Just out of curiosity. From making the base to furring, about how long does it take for you to complete a fursuit head?


----------



## Dokid (Mar 22, 2013)

It takes me about a week with aroubd 2-3 hours of work everyday if i have all the supplies on hand.


----------



## She-King (Mar 25, 2013)

Dokid said:


> It takes me about a week with aroubd 2-3 hours of work everyday if i have all the supplies on hand.
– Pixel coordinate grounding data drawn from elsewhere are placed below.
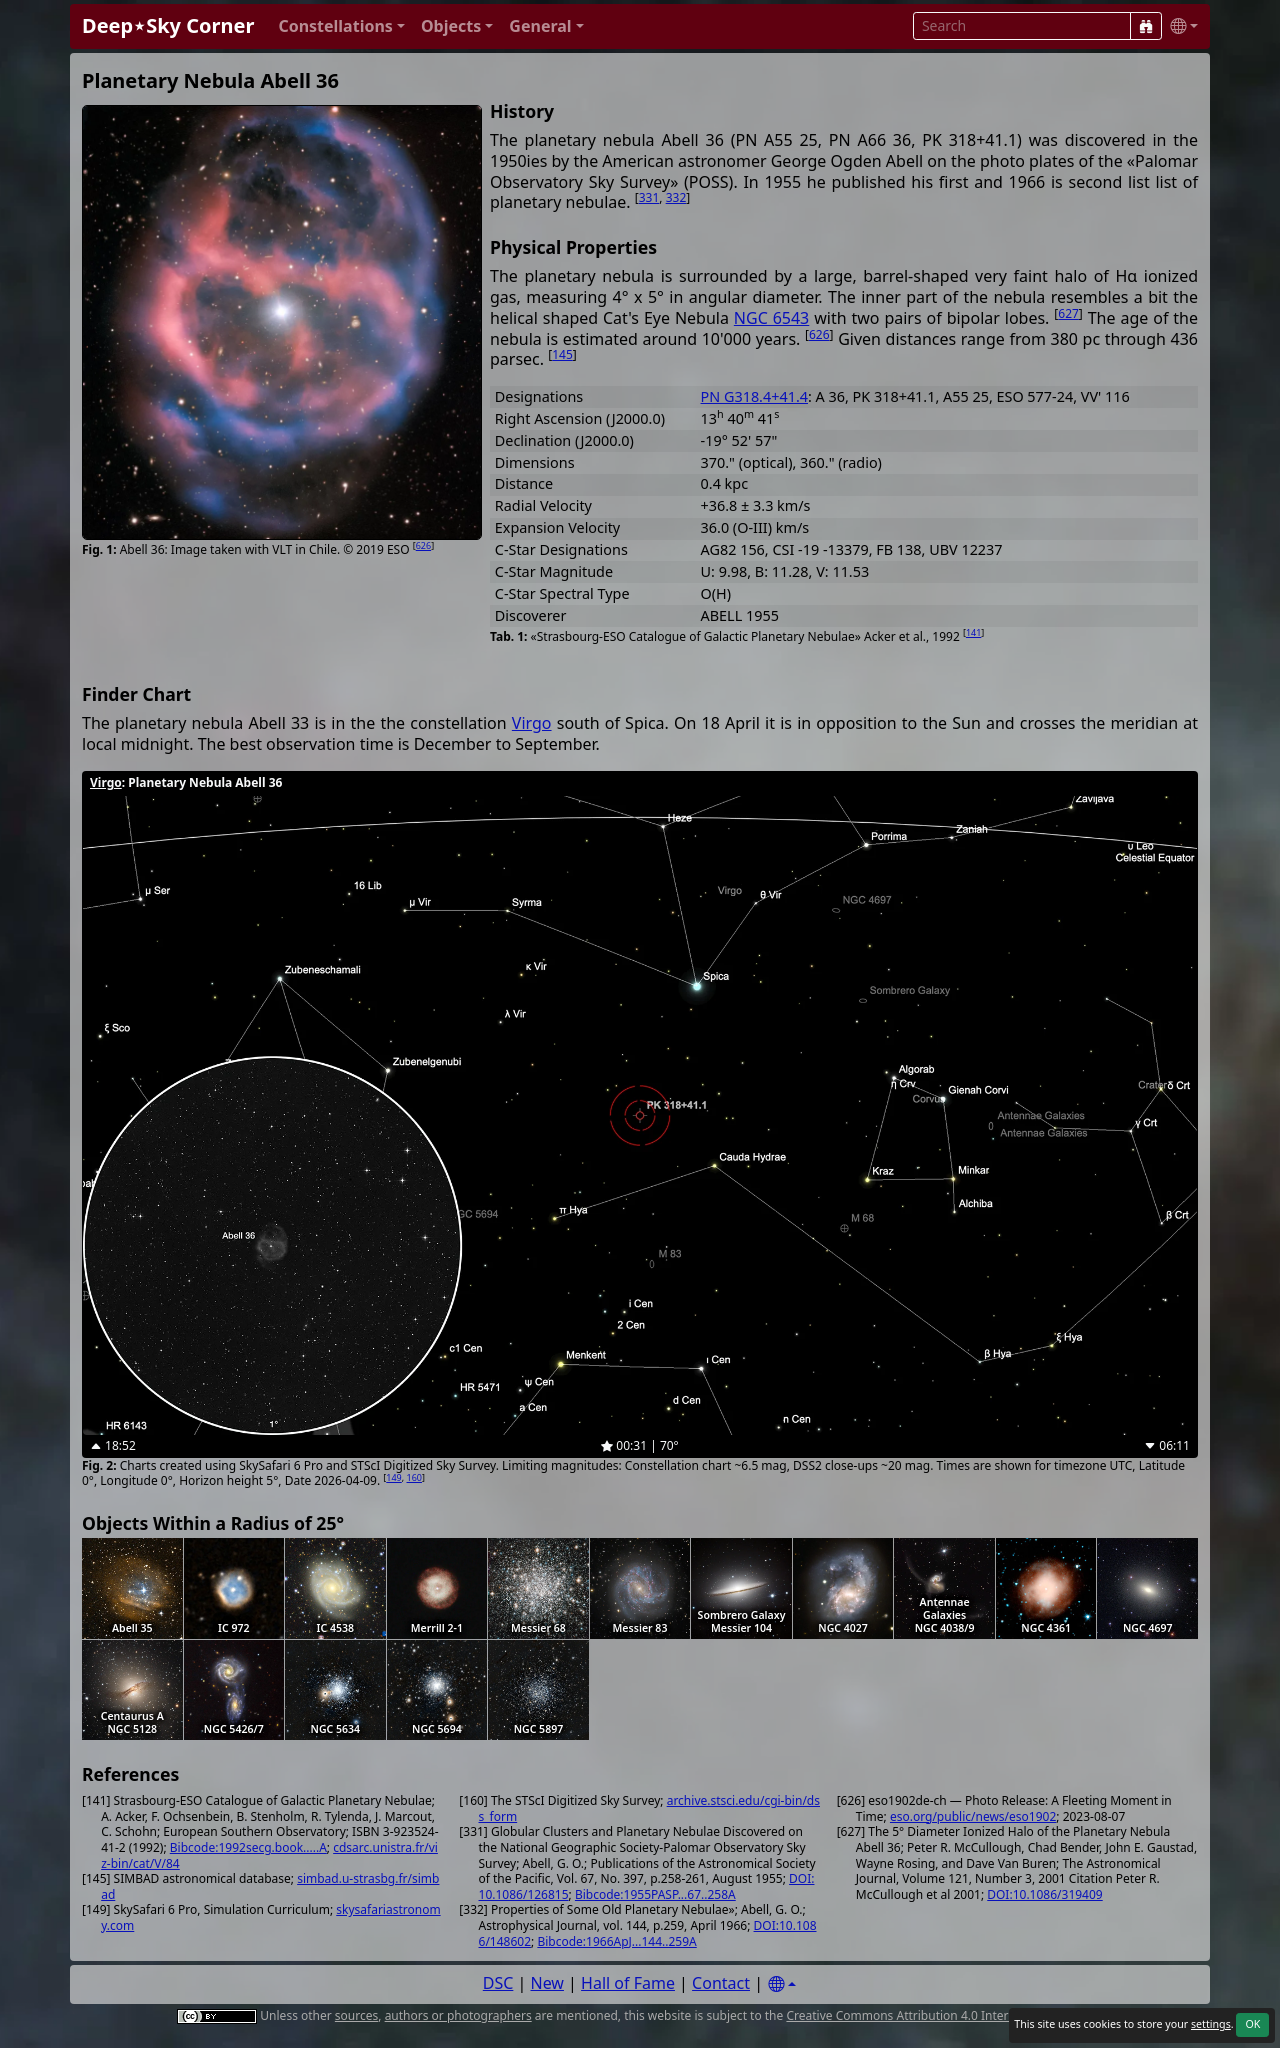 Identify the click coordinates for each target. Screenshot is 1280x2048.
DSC (498, 1983)
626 (423, 545)
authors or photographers (458, 2015)
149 (393, 1477)
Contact (721, 1983)
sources (356, 2015)
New (547, 1983)
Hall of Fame (628, 1983)
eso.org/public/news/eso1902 (973, 1816)
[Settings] (782, 1984)
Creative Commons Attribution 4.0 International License (942, 2015)
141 (973, 632)
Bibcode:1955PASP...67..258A (655, 1894)
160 (414, 1477)
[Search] (1146, 26)
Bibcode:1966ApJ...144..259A (616, 1941)
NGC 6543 (771, 318)
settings (1211, 2024)
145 (562, 354)
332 (676, 197)
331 (649, 197)
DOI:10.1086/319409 (1044, 1894)
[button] (341, 26)
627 (1068, 313)
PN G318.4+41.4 (754, 396)
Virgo (532, 723)
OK (1252, 2024)
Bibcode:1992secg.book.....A (248, 1847) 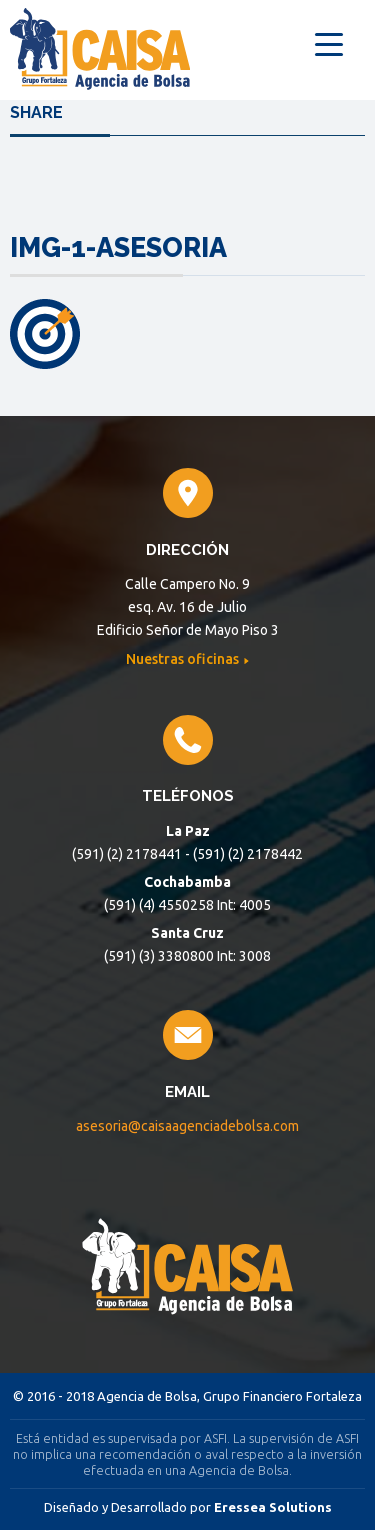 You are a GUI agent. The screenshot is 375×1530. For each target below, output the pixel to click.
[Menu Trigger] (328, 42)
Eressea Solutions (273, 1507)
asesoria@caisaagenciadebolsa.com (187, 1126)
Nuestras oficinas (184, 659) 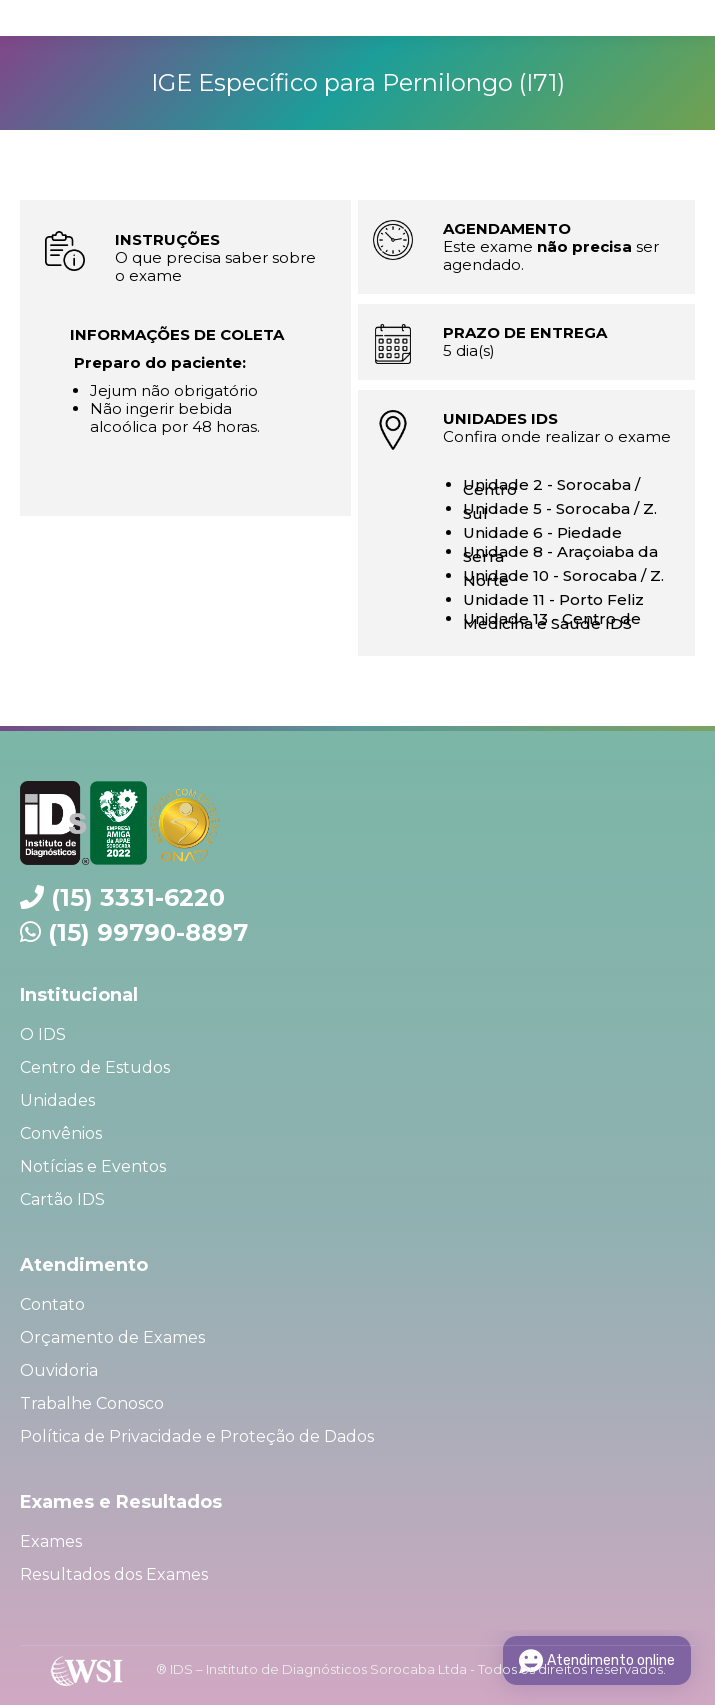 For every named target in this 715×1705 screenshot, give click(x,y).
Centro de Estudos (95, 1067)
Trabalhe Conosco (92, 1403)
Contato (52, 1304)
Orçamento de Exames (112, 1337)
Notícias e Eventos (93, 1166)
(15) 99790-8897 (148, 932)
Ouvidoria (59, 1370)
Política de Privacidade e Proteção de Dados (197, 1436)
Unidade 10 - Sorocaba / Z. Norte (563, 578)
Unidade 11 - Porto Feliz (553, 599)
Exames (51, 1541)
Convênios (61, 1133)
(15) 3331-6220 (138, 897)
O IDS (43, 1034)
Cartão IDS (62, 1199)
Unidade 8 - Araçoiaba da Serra (560, 554)
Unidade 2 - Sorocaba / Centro (551, 487)
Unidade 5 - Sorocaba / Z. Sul (560, 511)
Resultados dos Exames (114, 1574)
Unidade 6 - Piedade (542, 532)
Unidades (57, 1100)
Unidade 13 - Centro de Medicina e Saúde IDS (552, 621) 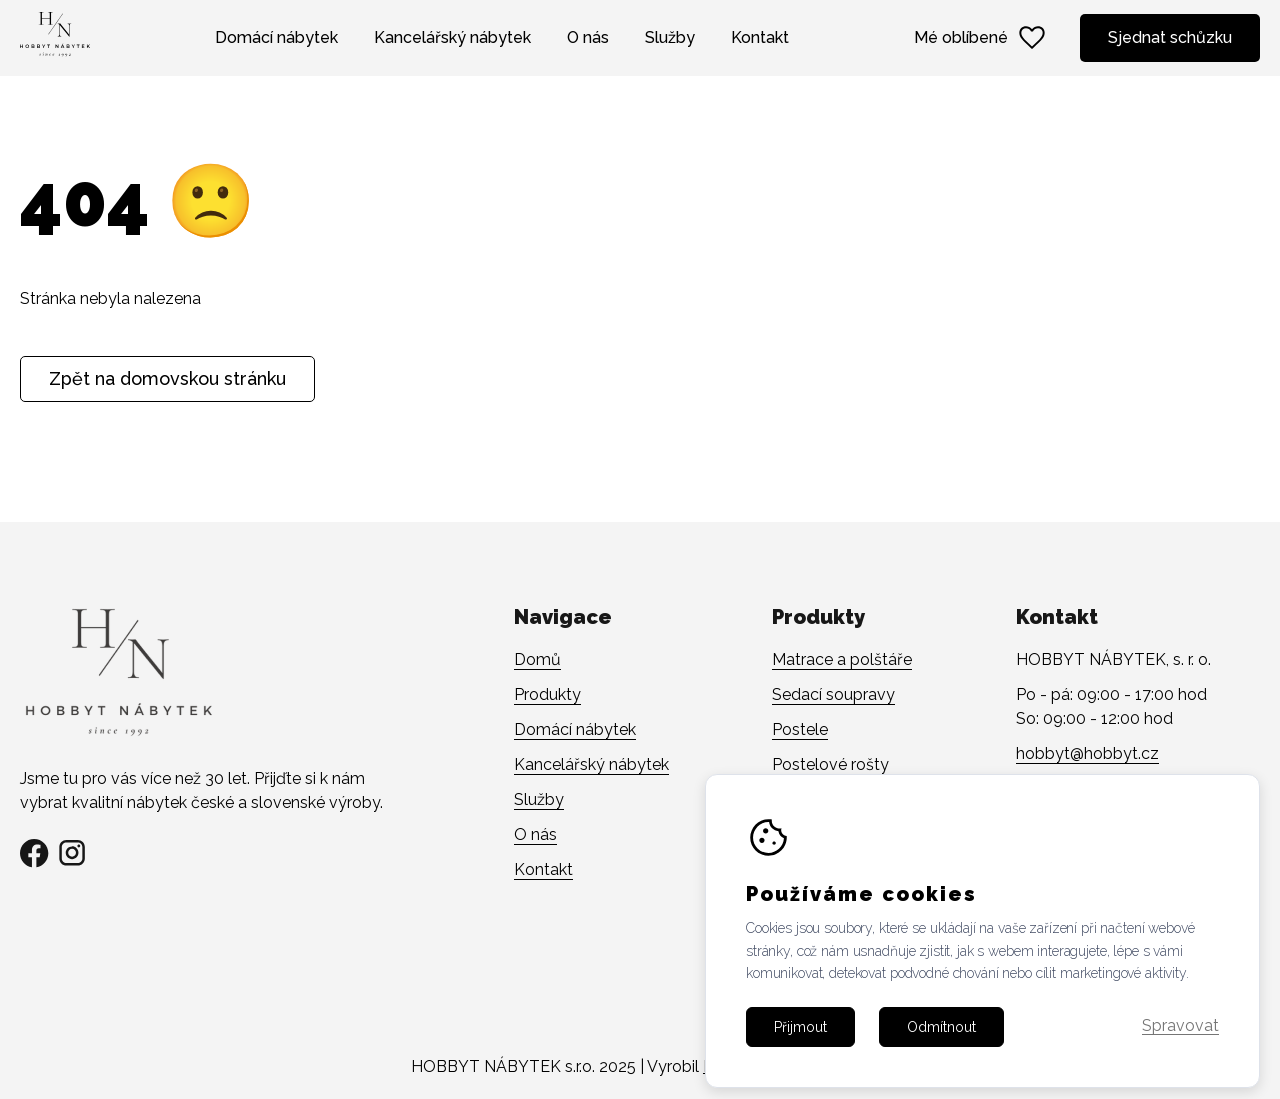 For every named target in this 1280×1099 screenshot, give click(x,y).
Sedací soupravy (833, 694)
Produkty (547, 694)
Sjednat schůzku (1170, 37)
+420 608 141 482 (1081, 788)
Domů (537, 659)
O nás (588, 37)
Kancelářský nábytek (452, 37)
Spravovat (1180, 1051)
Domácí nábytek (276, 37)
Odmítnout (941, 1051)
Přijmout (800, 1051)
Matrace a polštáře (842, 659)
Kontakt (760, 37)
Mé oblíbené (981, 38)
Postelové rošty (830, 764)
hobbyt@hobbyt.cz (1087, 753)
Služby (670, 37)
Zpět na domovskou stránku (167, 378)
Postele (800, 729) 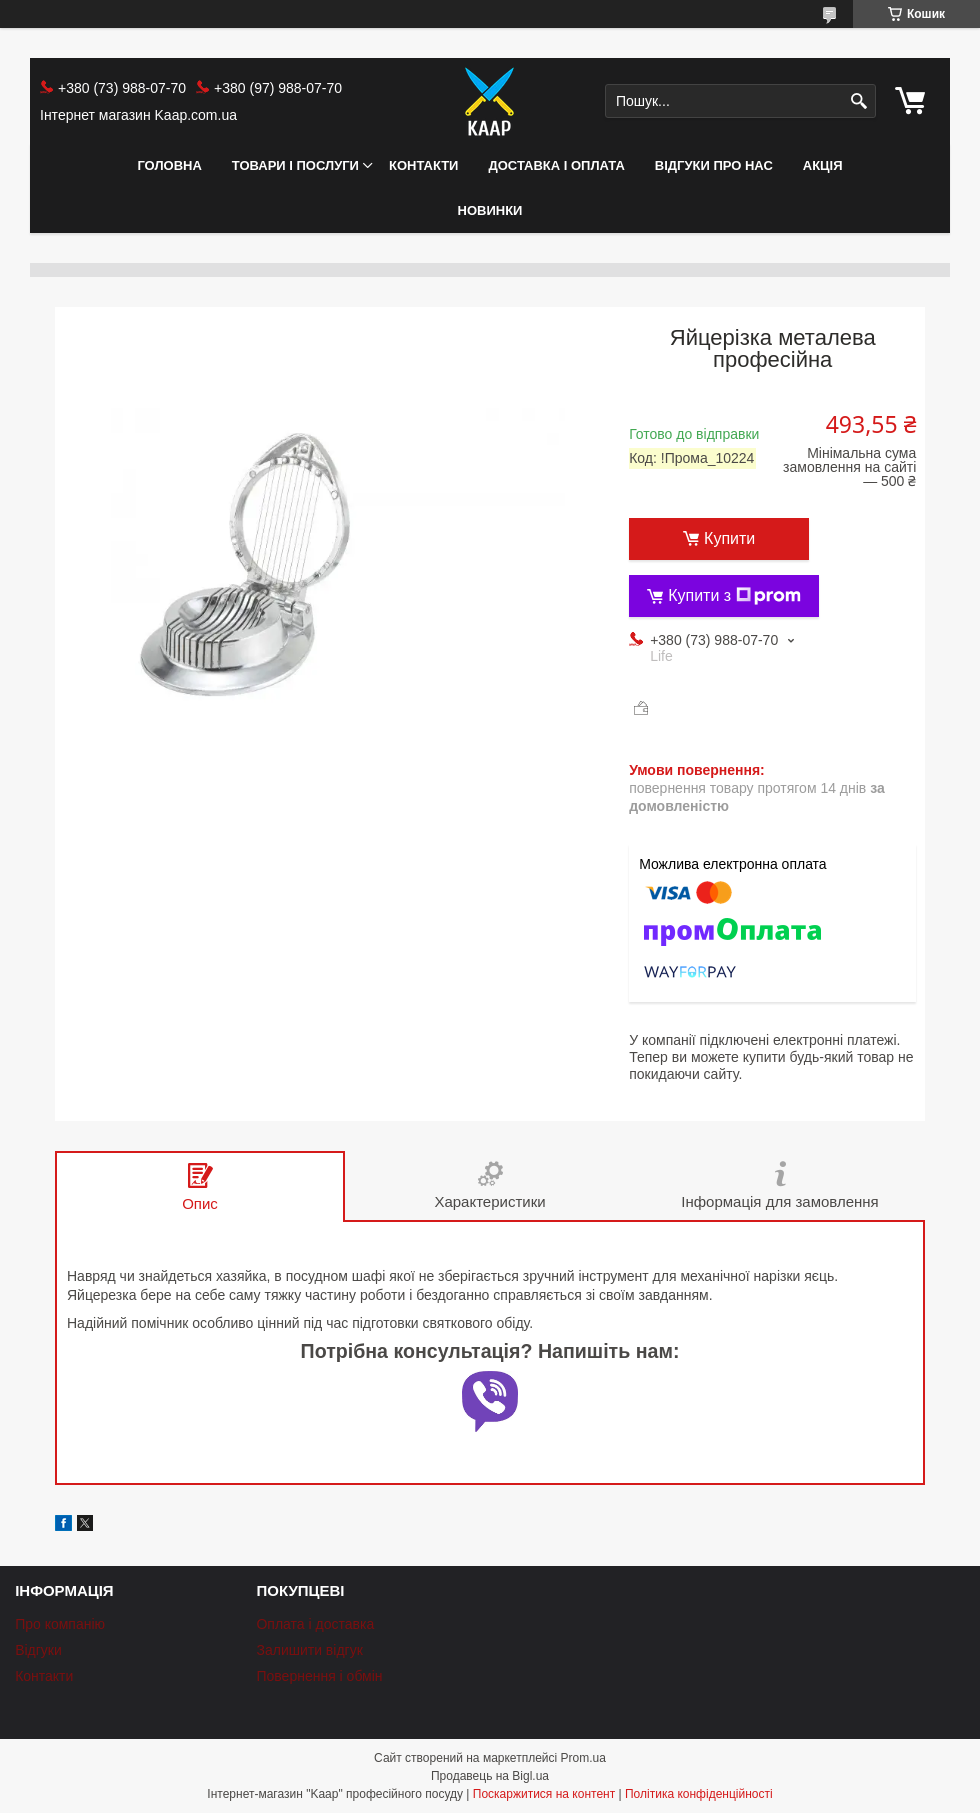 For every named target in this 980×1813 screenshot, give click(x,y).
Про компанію (60, 1624)
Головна (169, 165)
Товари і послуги (295, 165)
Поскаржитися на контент (544, 1794)
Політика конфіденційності (699, 1794)
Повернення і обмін (319, 1676)
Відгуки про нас (714, 165)
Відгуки (38, 1650)
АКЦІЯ (823, 165)
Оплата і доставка (315, 1624)
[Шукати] (858, 101)
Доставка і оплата (556, 165)
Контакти (424, 165)
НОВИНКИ (490, 210)
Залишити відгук (309, 1650)
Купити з (734, 596)
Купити (729, 538)
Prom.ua (583, 1758)
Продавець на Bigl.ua (490, 1776) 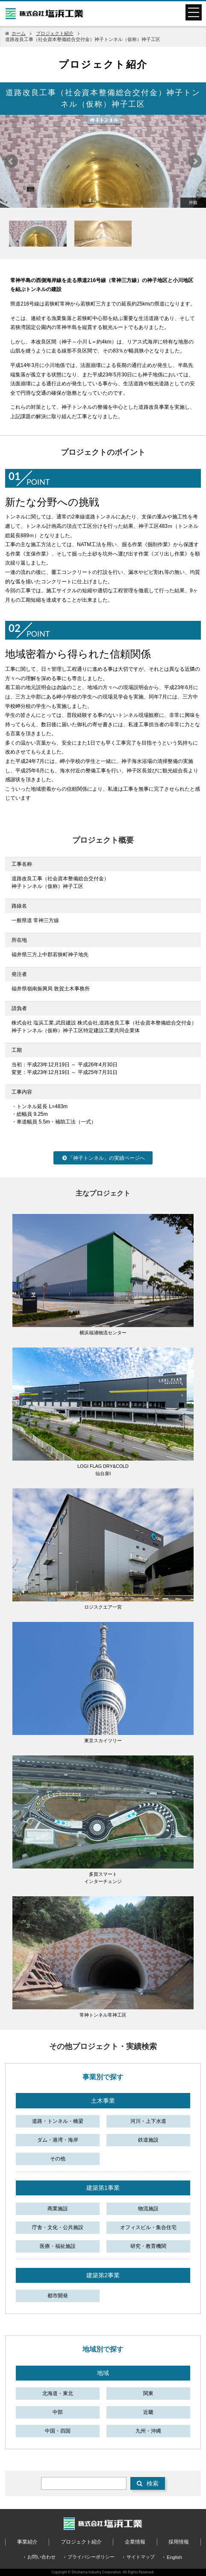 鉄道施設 (148, 2140)
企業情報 (135, 2542)
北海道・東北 (57, 2393)
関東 (148, 2393)
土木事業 (103, 2100)
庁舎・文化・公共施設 (57, 2227)
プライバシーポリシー (91, 2556)
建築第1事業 (103, 2187)
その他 (57, 2159)
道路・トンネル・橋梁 (57, 2121)
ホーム (19, 33)
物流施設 (148, 2209)
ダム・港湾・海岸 (57, 2140)
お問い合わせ (41, 2556)
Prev (11, 161)
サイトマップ (141, 2556)
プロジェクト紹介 (55, 33)
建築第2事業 (103, 2275)
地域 (103, 2372)
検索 (148, 2483)
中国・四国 (58, 2431)
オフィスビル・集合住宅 (148, 2227)
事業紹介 (27, 2542)
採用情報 (178, 2542)
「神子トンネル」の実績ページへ (102, 1158)
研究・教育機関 (148, 2246)
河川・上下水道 (148, 2121)
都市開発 (57, 2296)
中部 (58, 2412)
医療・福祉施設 (58, 2246)
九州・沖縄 (148, 2431)
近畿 (148, 2412)
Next (195, 161)
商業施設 (57, 2209)
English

Probably about the same for me, though I usually put 4 to 5 hours to work a day on a head, because I have crazy free time. The last head I did took me only two days to completely develop into what I wanted it to. With money being so scarce and not having supplies, I can't really say. I still don't know how fast i work because I can't replenish supplies when I really them to be so I'd say about a week, maybe not straight, but the time can amount to a week.


----------



## Echo. (Mar 27, 2013)

If I have all of the supplies I need, it also only takes me about two days. Although that's if I'm like, slightly rushing (which sucks and should be avoided). I guess if I were to take my time to make sure everything is absolutely perfect it would take three. . . Well, you know what? I'm probably a bad person to ask. Because I work on costumes mostly when I'm on vacation so that I have literally all day (like from 3pm until 4am or so) to just go at it. Ugh, sorry for a complicated answer, lol.


----------



## Rosmary Petals (Mar 27, 2013)

It takes me about two days tops if I use resin, but four or five if I make it plushie or out of foam.. Mine are okay, nothing spectacular. I work maybe 8 hours a day..


----------